You have heard that it was said, “You will never be as perfect as God wants you to be, as others want you to be, as you want to be.” But God says, “That’s your expectation, not mine. Remember what kind of “perfect” that I want you to become in the fullness of time: ‘complete.’ ‘Mature.’ ‘Fully grown.’ My idea of ‘perfect’ is a growing child of God who is willing to trust that my story has the best ending possible, a trustworthy ending that offers you the best family portrait of all right now, if but in snapshot moments. It’s such a big and beautiful and amazing picture, I can only give it to you in small pieces. Be patient with my story, with your story, and with other people’s stories, for I am patient with yours. In faith, you will grow, and you’ll make it, a day at a time.”
So here we are, in an Elks Club, a snapshot church if there ever was one. Some of us have been here for a while, and we know what family portraits we’ve had to give up to come this far. Some of us will look at our own lives, our own joys, our own losses, our own dreams, and wonder, where is God in my snapshots? Some of us will look at the empty spaces next to those snapshots in our hearts, and wonder, what will be the next photo that God wants me to treasure? Or, which photo must I put aside lovingly to make room for it? And some may look at photos that we pushed away from our hearts, and realise, “My bad. Let’s try to love that some more, even if it’s not a family portrait.”

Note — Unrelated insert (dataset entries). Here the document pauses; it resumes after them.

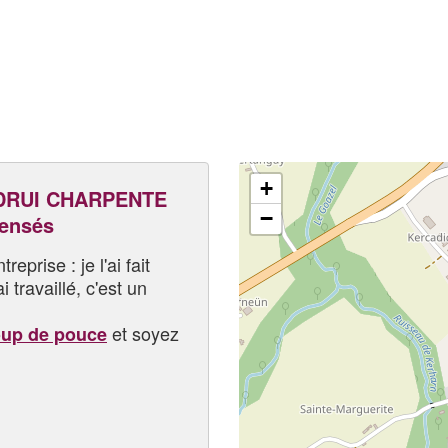
+
DRUI CHARPENTE
−
pensés
eprise : je l'ai fait
i travaillé, c'est un
et soyez
oup de pouce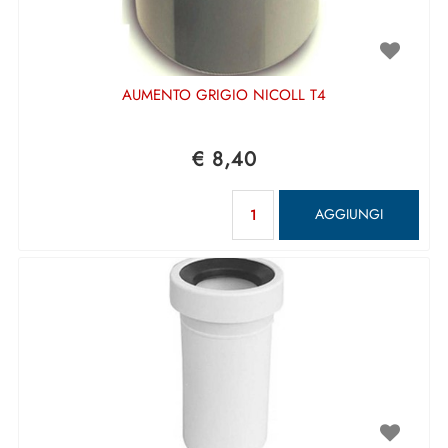
AUMENTO GRIGIO NICOLL T4
€ 8,40
Quantità
AGGIUNGI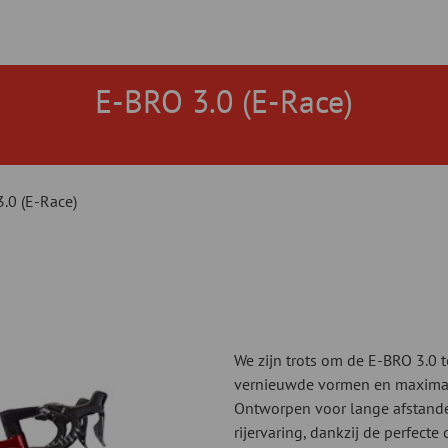
E-BRO 3.0 (E-Race)
.0 (E-Race)
We zijn trots om de E-BRO 3.0 
vernieuwde vormen en maximale
Ontworpen voor lange afstande
rijervaring, dankzij de perfecte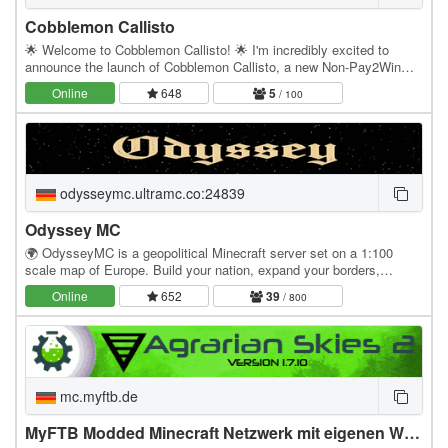
Cobblemon Callisto
🌟 Welcome to Cobblemon Callisto! 🌟 I'm incredibly excited to
announce the launch of Cobblemon Callisto, a new Non-Pay2Win
survival server built from the ground up for a…
Online
648
5
/ 100
odysseymc.ultramc.co:24839
Odyssey MC
🌍 OdysseyMC is a geopolitical Minecraft server set on a 1:100
scale map of Europe. Build your nation, expand your borders,
manage your economy, form alliances, and shape…
Online
652
39
/ 800
mc.myftb.de
MyFTB Modded Minecraft Netzwerk mit eigenen Welten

God’s perfection in this life is about growing in the perfect image of things to come as God’s children in Christ, not being a finished product. And the church that’s growing in God’s perfection is the church that people who come through our doors want to find. A church that is growing not just in numbers, but in God’s perfect love. A church that struggles with the people and events that are hard for us to love as mere humans, but lovable and even joyful when we come together as children of God. A church that looks at the false images of perfection in the past, the present, and an imagined future, sweeps them aside, and says, “No, God’s future is all that matters, and we can trust in it, because of the promises of God’s perfect love that God’s story offers us through all time. Nobody owes us a thing, because we owe everything to the perfect love of our saving God, now and forever.”
With God’s help, we can do this. And in our United Methodist traditions of growing in grace, we are in a church that is designed to do this. And through grace, and with one another in Christ, God will make us…perfect. Amen.